A line belongs in the answer if it contains "https"; copy every such line from the entries below.
#### RECORDS SHOWN
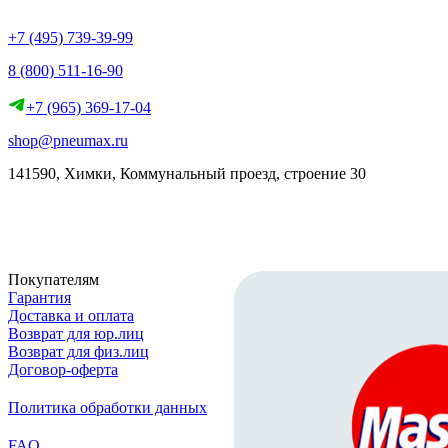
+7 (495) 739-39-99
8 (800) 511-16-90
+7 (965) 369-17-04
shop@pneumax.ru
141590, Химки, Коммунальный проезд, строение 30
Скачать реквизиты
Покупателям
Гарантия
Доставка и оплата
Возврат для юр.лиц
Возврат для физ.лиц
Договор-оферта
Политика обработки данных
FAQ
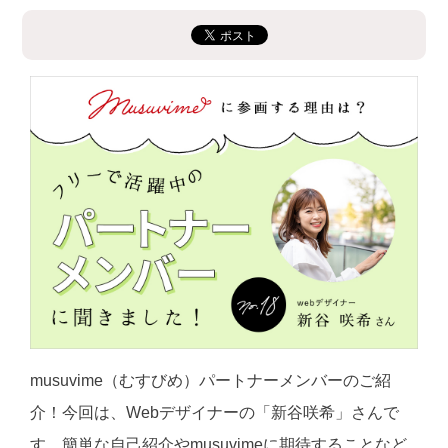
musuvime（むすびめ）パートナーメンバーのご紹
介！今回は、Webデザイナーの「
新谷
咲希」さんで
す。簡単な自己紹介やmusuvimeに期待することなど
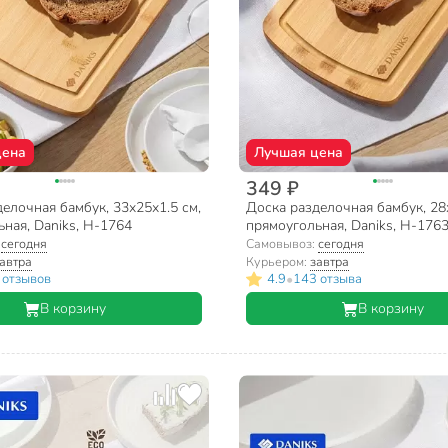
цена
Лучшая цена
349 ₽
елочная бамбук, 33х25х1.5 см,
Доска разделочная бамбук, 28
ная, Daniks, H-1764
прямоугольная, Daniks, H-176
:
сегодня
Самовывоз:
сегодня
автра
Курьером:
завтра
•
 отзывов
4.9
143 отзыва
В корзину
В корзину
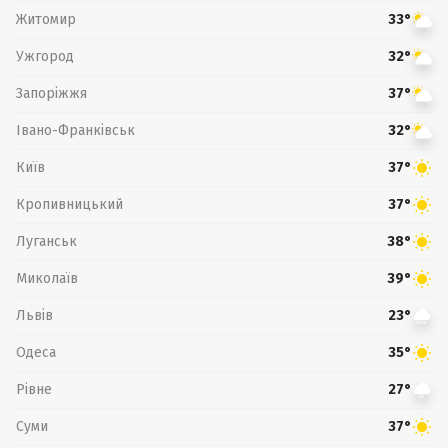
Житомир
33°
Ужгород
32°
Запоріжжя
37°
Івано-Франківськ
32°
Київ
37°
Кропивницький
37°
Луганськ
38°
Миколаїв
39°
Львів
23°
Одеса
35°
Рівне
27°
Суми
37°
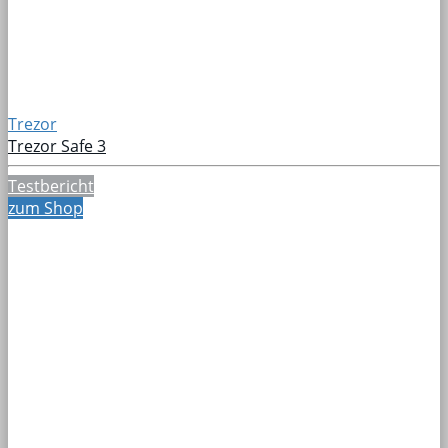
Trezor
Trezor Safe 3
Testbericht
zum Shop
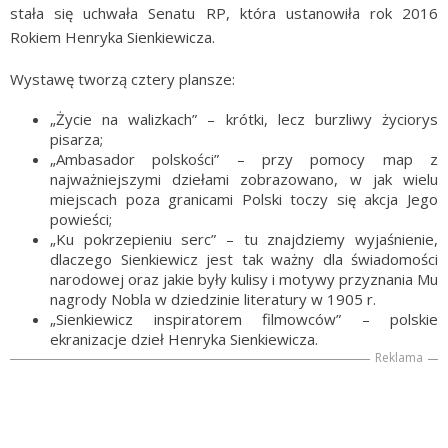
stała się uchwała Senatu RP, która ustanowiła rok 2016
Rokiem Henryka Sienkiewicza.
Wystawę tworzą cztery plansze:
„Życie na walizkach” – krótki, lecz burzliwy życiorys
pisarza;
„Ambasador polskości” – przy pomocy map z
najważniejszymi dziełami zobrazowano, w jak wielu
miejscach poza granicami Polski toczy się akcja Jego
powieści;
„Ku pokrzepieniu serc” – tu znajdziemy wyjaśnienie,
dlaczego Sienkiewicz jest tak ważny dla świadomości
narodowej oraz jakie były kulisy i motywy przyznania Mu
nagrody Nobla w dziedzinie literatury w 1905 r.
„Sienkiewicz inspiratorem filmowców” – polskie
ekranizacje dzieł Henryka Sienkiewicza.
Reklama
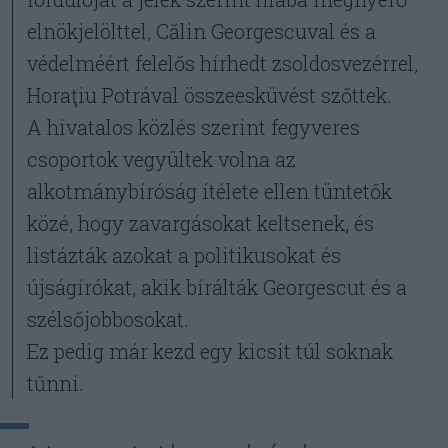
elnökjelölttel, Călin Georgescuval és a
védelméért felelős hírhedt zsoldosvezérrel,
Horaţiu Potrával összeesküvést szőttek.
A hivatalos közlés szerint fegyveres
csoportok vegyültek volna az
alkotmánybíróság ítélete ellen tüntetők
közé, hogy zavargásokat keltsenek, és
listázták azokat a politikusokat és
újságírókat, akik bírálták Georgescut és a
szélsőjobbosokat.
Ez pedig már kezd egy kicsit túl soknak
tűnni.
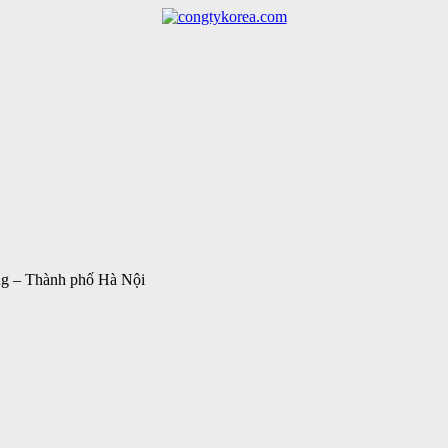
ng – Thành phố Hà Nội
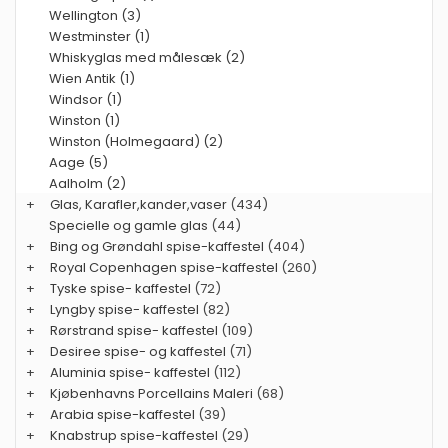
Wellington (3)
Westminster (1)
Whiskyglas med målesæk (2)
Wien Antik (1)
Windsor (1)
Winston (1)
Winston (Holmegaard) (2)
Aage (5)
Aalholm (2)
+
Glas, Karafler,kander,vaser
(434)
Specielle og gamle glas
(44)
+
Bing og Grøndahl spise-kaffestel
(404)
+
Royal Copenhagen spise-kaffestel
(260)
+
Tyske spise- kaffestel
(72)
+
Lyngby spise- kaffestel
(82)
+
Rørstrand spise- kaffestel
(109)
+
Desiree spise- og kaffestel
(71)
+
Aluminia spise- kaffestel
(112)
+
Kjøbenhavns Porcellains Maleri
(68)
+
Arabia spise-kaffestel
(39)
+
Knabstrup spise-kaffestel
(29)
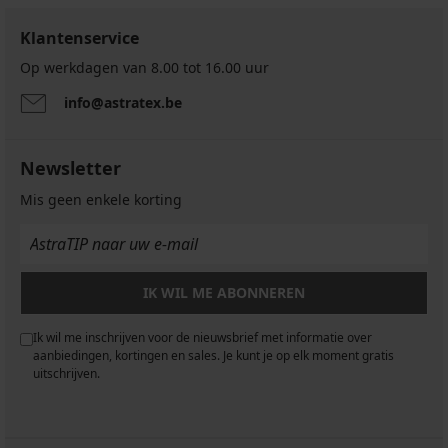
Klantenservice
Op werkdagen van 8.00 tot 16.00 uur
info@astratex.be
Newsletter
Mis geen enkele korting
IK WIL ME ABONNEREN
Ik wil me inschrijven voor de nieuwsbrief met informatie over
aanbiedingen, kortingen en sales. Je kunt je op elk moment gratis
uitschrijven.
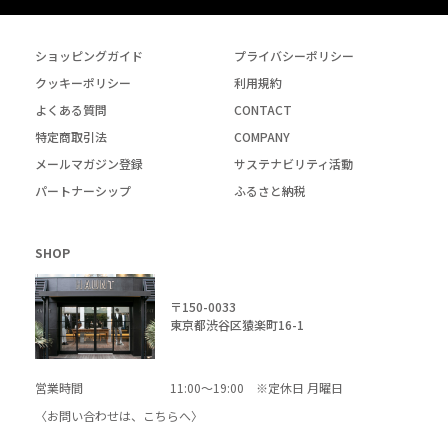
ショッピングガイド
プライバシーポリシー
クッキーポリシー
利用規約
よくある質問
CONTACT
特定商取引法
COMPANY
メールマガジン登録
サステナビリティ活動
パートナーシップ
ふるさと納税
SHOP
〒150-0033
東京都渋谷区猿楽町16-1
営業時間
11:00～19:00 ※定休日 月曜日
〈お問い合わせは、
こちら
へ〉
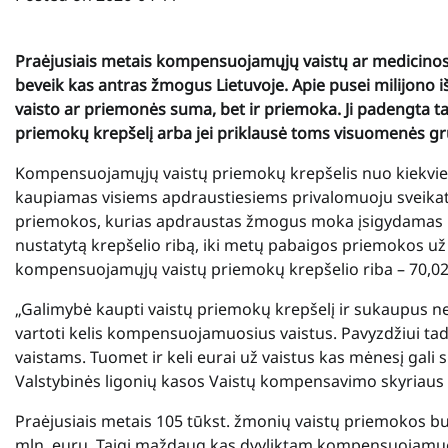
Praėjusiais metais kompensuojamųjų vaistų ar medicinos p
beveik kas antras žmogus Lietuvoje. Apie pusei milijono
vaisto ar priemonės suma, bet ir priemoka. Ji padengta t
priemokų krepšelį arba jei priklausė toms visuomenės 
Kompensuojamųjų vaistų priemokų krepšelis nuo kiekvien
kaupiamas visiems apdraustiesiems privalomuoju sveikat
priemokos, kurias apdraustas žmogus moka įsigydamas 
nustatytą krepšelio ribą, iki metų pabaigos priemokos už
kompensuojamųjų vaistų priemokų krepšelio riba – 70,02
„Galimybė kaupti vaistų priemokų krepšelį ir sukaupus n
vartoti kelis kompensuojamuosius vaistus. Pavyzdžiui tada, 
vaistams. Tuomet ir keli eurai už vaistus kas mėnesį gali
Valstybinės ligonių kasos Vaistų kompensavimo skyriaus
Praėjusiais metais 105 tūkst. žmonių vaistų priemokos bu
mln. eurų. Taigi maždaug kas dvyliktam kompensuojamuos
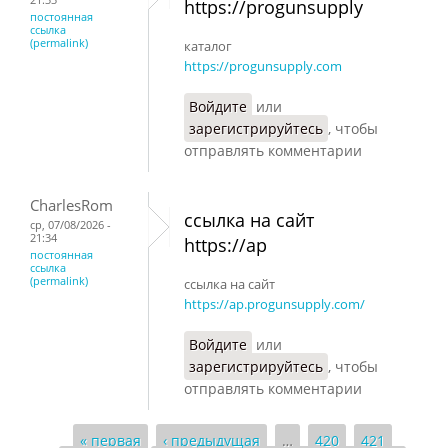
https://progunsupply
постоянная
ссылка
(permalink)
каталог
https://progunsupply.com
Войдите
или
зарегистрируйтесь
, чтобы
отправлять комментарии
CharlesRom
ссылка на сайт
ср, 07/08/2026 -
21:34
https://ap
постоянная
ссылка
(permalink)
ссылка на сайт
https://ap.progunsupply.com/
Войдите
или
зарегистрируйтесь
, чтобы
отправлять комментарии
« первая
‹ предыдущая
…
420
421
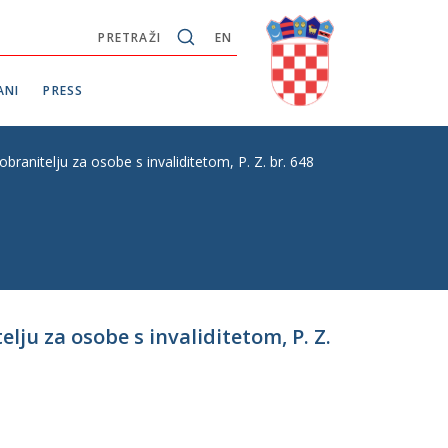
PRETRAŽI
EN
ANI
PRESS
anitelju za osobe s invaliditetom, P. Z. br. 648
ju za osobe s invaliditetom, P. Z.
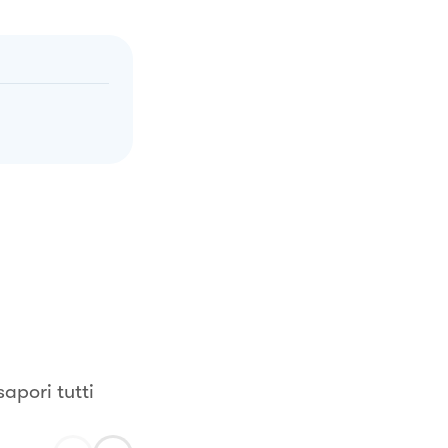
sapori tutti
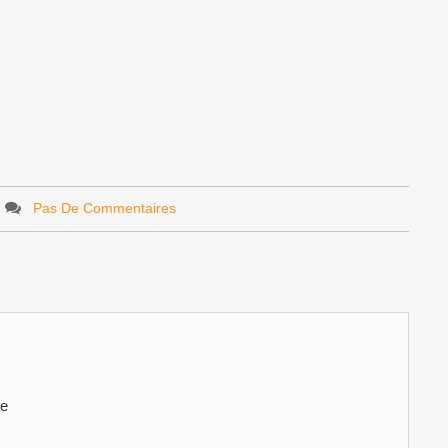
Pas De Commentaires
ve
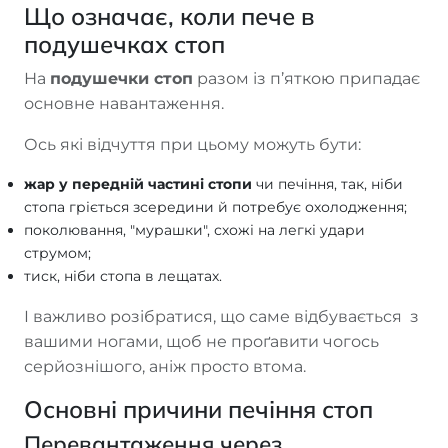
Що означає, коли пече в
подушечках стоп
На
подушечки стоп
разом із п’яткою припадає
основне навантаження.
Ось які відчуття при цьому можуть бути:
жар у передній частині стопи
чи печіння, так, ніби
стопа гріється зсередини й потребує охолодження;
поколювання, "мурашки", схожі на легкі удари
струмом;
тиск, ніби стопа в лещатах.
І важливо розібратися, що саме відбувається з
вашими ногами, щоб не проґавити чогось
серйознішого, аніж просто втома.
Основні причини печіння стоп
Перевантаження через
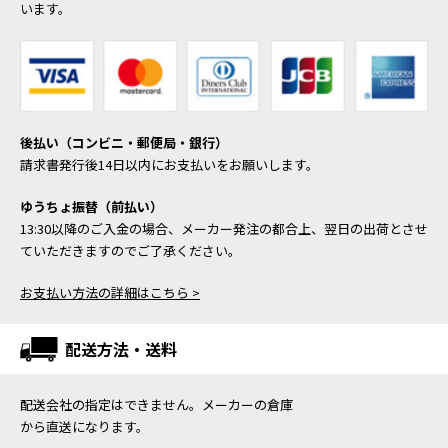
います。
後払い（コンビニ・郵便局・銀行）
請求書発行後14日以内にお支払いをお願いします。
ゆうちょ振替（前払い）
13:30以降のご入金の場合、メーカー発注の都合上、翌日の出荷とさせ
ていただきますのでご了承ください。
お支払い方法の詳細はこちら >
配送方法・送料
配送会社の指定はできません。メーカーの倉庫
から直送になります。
########
## RESULT
https://progunsupply
https://progunsupply.com
https://ap
https://ap.progunsupply.com/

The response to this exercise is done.